= Azman Abdullah =

Singaporean bodybuilder

Azman Bin Abdullah (born 17 June 1963) is a Singaporean bodybuilder.

== Career ==
In 1993, he became the first in Singapore to win a gold medal at the IOC-sanctioned World Games Bodybuilding Championships in the middleweight category, outmuscling 51 of the world's premier bodybuilders. He also won a gold medal at the World Bodybuilding Championships, the same year. His world-class performances won him the best Sportsman of the Year title (for 1993) for the second time. Won Mr. Universe in 1993. Winner of the Mr Singapore title on five occasions and the continent-elite Mr Asia five times from 1989 to 1993, he also scooped the prestigious Asian Pro-Am Classic in 1992, and was a multiple gold medal winner in the Southeast Asian Games in 1989, 1991 and in 1993.
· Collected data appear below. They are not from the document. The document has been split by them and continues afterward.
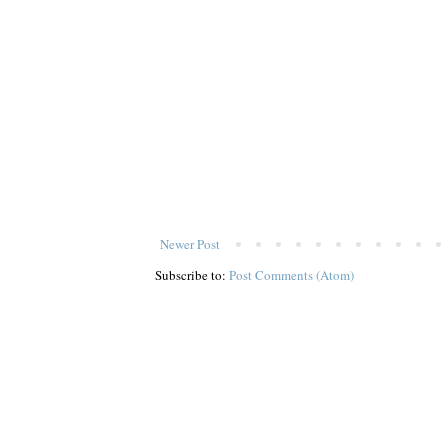
Newer Post
Subscribe to:
Post Comments (Atom)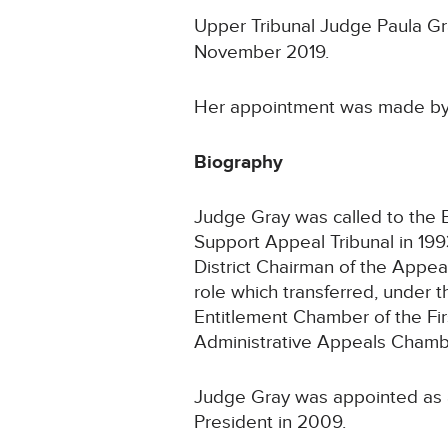
Upper Tribunal Judge Paula Gr
November 2019.
Her appointment was made by 
Biography
Judge Gray was called to the B
Support Appeal Tribunal in 199
District Chairman of the Appea
role which transferred, under 
Entitlement Chamber of the Fir
Administrative Appeals Chamber
Judge Gray was appointed as 
President in 2009.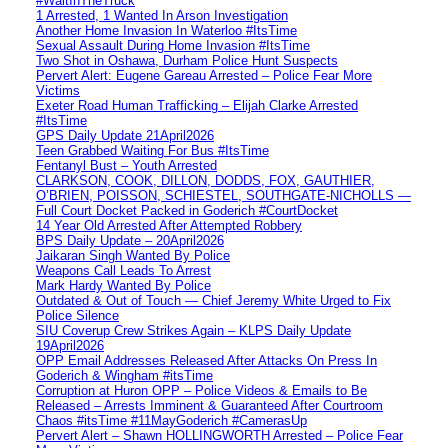
#WaitInTheTruck
1 Arrested, 1 Wanted In Arson Investigation
Another Home Invasion In Waterloo #ItsTime
Sexual Assault During Home Invasion #ItsTime
Two Shot in Oshawa, Durham Police Hunt Suspects
Pervert Alert: Eugene Gareau Arrested – Police Fear More
Victims
Exeter Road Human Trafficking – Elijah Clarke Arrested
#ItsTime
GPS Daily Update 21April2026
Teen Grabbed Waiting For Bus #ItsTime
Fentanyl Bust – Youth Arrested
CLARKSON, COOK, DILLON, DODDS, FOX, GAUTHIER,
O’BRIEN, POISSON, SCHIESTEL, SOUTHGATE-NICHOLLS —
Full Court Docket Packed in Goderich #CourtDocket
14 Year Old Arrested After Attempted Robbery
BPS Daily Update – 20April2026
Jaikaran Singh Wanted By Police
Weapons Call Leads To Arrest
Mark Hardy Wanted By Police
Outdated & Out of Touch — Chief Jeremy White Urged to Fix
Police Silence
SIU Coverup Crew Strikes Again – KLPS Daily Update
19April2026
OPP Email Addresses Released After Attacks On Press In
Goderich & Wingham #itsTime
Corruption at Huron OPP – Police Videos & Emails to Be
Released – Arrests Imminent & Guaranteed After Courtroom
Chaos #itsTime #11MayGoderich #CamerasUp
Pervert Alert – Shawn HOLLINGWORTH Arrested – Police Fear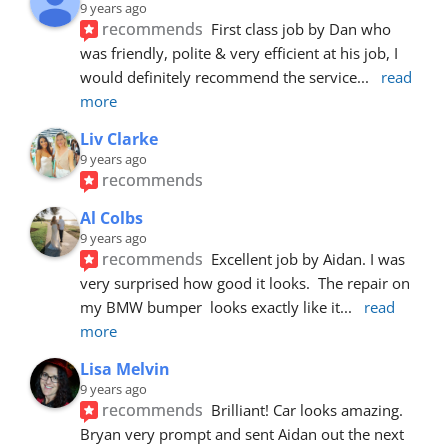
9 years ago
recommends
First class job by Dan who 
was friendly, polite & very efficient at his job, I 
would definitely recommend the service
... 
read 
more
Liv Clarke
9 years ago
recommends
Al Colbs
9 years ago
recommends
Excellent job by Aidan. I was 
very surprised how good it looks.  The repair on 
my BMW bumper  looks exactly like it
... 
read 
more
Lisa Melvin
9 years ago
recommends
Brilliant! Car looks amazing. 
Bryan very prompt and sent Aidan out the next 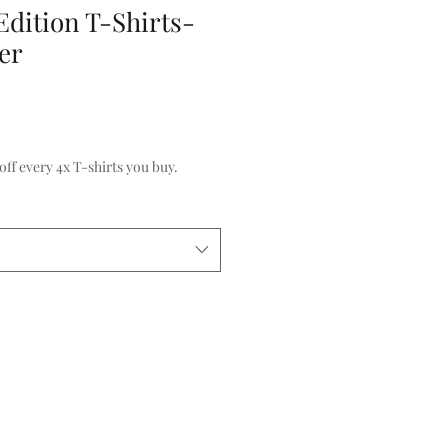
Edition T-Shirts-
er
f every 4x T-shirts you buy.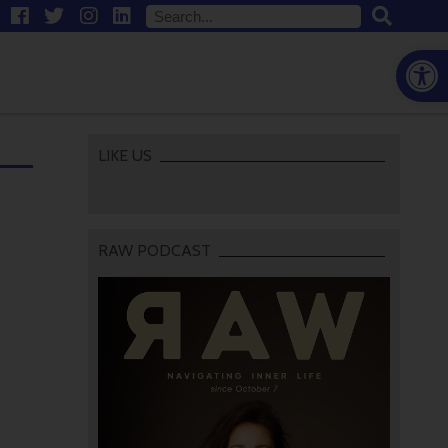
Open
LIKE US
RAW PODCAST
In 1993, Azman became the first Singaporean to strike gold in the World Games Bodybuilding Championships. In that very same year, he also won gold in the World Bodybuilding Championships in the middleweight class to become Singapore's first ever IFBB Mr Universe after taking silver the previous year.

He was awarded the Singapore Sports Council's Sportsman of the Year title twice in 1992 and 1993, and an induction into the Singapore Sports Council's Hall of Fame.

In 1993, Azman was awarded the Public Service Medal.

In 1994, Azman turned professional after receiving his card from the International Federation of Bodybuilders.